The function names are composed of the prefix uset_, the user-defined type T and the method name. E.g uset_int with #define T int.

Internally, the elements are not sorted in any particular order, but organized into buckets. Which bucket an element is placed into depends entirely on the hash of its value. This allows fast access to individual elements, since once a hash is computed, it refers to the exact bucket the element is placed into.

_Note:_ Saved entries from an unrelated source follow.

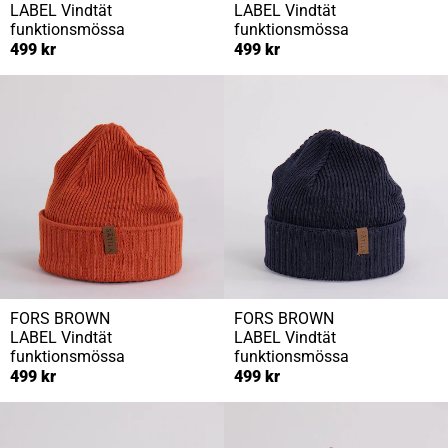
LABEL
Vindtät
LABEL
Vindtät
funktionsmössa
funktionsmössa
499 kr
499 kr
FORS BROWN
FORS BROWN
LABEL
Vindtät
LABEL
Vindtät
funktionsmössa
funktionsmössa
499 kr
499 kr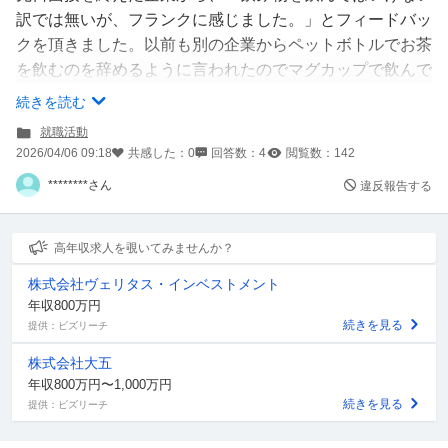
訳では無いが、フランクに感じました。」とフィードバッ
クを頂きました。以前も別の企業からペットボトルでお茶
を飲むのを辞めるように言われたのでマグカップで飲んで
いたのですが、少し派手だったのと飲みすぎていたようで
続きを読む
注意を受けました。
就職活動
2026/04/06 09:18
共感した：
0
回答数：
4
閲覧数：
142
********さん
違反報告する
この他に面接でやらない方がいいこと、面接官から見て印
象が悪いことってありますか？？
私は汗っかきで花粉症なので、ハンカチやティッシュを面
高年収求人を覗いてみませんか？
接中に使っちゃう(鼻はかまない)のですが、それもやめた
株式会社ヴェリタス・インベストメント
ほうがいいでしょうか？
年収800万円
続きを見る
提供：ビズリーチ
株式会社大五
年収800万円〜1,000万円
続きを見る
提供：ビズリーチ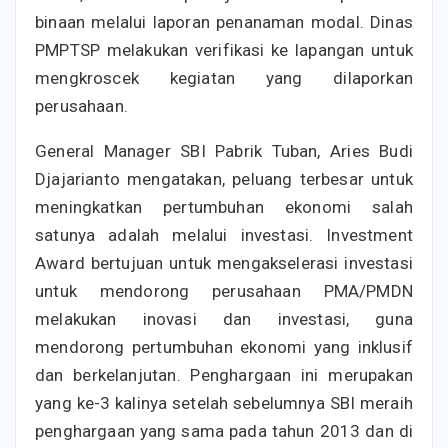
binaan melalui laporan penanaman modal. Dinas
PMPTSP melakukan verifikasi ke lapangan untuk
mengkroscek kegiatan yang dilaporkan
perusahaan.
General Manager SBI Pabrik Tuban, Aries Budi
Djajarianto mengatakan, peluang terbesar untuk
meningkatkan pertumbuhan ekonomi salah
satunya adalah melalui investasi. Investment
Award bertujuan untuk mengakselerasi investasi
untuk mendorong perusahaan PMA/PMDN
melakukan inovasi dan investasi, guna
mendorong pertumbuhan ekonomi yang inklusif
dan berkelanjutan. Penghargaan ini merupakan
yang ke-3 kalinya setelah sebelumnya SBI meraih
penghargaan yang sama pada tahun 2013 dan di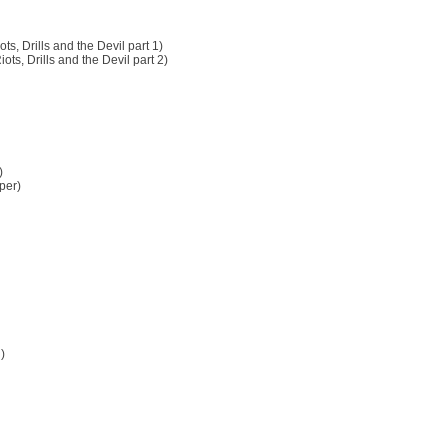
ots, Drills and the Devil part 1)
iots, Drills and the Devil part 2)
)
per)
)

We need the slow chained hash table to guarantee that pointers into nodes and values stay the same. For faster open-adressing hash tables an experimental hashtable container is planned. Container elements may not be modified since modification could change an element's hash and corrupt the container.

Member types

T value type

A being uset_T container type

B being uset_T_node node type

I being uset_T_it iterator type

Member functions

init (T_hash(T*), T_equal(T*, T*))

constructs the hash table. with INTEGRAL types the member may be NULL, and are then set to default methods.

free (A* self)

destructs the hash table.

assign (A* self, A* other)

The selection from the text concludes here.